Pope Francis
Amoris
Laetitia #’s 321-325
Christian couples
are, for each other, for their children and for their relatives, cooperators of
grace and witnesses of the faith. God
calls them to bestow life and to care for life.
For this reason the family has always been the nearest “hospital.” So let us care for one another, guide and
encourage one another, and experience this as a part of our family
spirituality. Life as a couple is a
daily sharing in God’s creative work, and each person is for the other a
constant challenge from the Holy Spirit.
God’s love is proclaimed through the living and concrete word whereby a
man and the woman express their conjugal love.
The two are thus mutual reflections of that divine love which comforts
with a word, a look, a helping hand, a caress, an embrace. For this reason to want to form a family is
to resolve to be a part of God’s dream, to choose to dream with him, to want to
build with him, to join him in this saga of building a world where no one will
feel alone.
All family life is
a shepherding in mercy. Each of us, by
our love and care, leaves a mark on the life of others… Each of us is a fisher of men who in Jesus’
name casts the nets to others, or a farmer who tills the fresh soil of those
whom he or she loves, seeking to bring out the best in them. Marital fruitfulness involves helping others,
for to love anybody is to expect from him something which can neither be
defined nor foreseen; it is at the same time in some way to make it possible
for him to fulfill this expectation.
This is itself a way to worship God, who has sown so much good in others
in the hope that we will help make it grow.
It is a profound
spiritual experience to contemplate our loved ones with the eyes of God and to see
Christ in them. This demands a freedom
and openness which enable us to appreciate their dignity. We can be fully present to others only by
giving fully to ourselves and forgetting all else. Our loved ones merit our complete
attention. Jesus is our model in this,
for whenever people approached to speak with him, he would meet their gaze,
directly and lovingly. No one felt
overlooked in his presence, since his words and gestures conveyed the question: “What do you want me to do for you?” This is what we experience in the daily life
of the family. We are constantly
reminded that each of those who live with us merits attention, since he or she
possesses infinite dignity as an object of the Father’s immense love. This gives rise to a tenderness which can
“stir in the other the joy of having loved.
Tenderness is expressed in a particular way by exercising loving care in
treating the limitations of the other, especially when they are evident.
Led by the Spirit,
the family circle is not only open to life by generating it within itself, but
also by going forth and spreading life by caring for others and seeking
happiness. This openness finds
particular expression in hospitality, which the word of God eloquently
encourages: “Do not neglect to show hospitality
to strangers, for thereby some have entertained angels unawares.” When a family is welcoming and reaching out
to others, especially the poor and the neglected, it is a “symbol, witness and
participant in the Church’s motherhood.”
Social love, as a reflection of the Trinity, is what truly unifies the
spiritual meaning of the family and its mission to others, for it makes present
the kerygma in all its communal imperatives.

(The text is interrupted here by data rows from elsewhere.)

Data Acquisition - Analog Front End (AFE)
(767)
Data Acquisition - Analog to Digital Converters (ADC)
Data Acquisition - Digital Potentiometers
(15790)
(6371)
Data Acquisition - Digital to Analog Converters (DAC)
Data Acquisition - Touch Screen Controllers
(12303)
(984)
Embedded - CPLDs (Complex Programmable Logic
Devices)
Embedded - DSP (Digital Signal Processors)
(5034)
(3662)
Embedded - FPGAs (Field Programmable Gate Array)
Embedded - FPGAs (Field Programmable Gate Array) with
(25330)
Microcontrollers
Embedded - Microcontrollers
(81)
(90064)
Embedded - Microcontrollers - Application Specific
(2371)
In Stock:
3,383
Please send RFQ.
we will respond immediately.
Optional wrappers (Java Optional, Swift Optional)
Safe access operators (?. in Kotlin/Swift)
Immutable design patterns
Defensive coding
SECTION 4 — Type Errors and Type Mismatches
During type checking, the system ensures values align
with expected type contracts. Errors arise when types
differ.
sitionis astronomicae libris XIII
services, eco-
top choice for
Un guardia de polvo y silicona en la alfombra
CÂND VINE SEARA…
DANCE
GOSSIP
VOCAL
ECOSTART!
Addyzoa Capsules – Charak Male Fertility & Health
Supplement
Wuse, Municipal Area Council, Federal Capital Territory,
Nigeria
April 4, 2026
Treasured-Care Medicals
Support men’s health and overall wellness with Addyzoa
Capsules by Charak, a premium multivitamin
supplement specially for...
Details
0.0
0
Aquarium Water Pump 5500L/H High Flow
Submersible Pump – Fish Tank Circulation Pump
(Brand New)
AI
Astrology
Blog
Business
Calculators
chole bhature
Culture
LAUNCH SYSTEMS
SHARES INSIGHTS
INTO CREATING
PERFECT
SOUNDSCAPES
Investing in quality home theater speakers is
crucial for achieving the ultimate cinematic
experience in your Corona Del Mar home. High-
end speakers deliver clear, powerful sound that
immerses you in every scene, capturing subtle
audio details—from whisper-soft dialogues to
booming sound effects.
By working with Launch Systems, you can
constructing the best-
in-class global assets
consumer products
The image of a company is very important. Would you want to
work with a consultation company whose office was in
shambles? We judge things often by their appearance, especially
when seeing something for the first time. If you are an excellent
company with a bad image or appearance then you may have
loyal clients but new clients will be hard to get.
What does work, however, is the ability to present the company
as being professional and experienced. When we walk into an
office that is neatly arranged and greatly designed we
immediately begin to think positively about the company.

The family lives its spirituality precisely by being at one and the same
time a domestic church and a vital cell for transforming the world.
The teaching of
Christ and Saint Paul on marriage is set in the context of the ultimate and
definitive dimension of our human existence.
We urgently need to rediscover the richness of this teaching. By heeding it, married couples will come to
see the deeper meaning of their journey through life.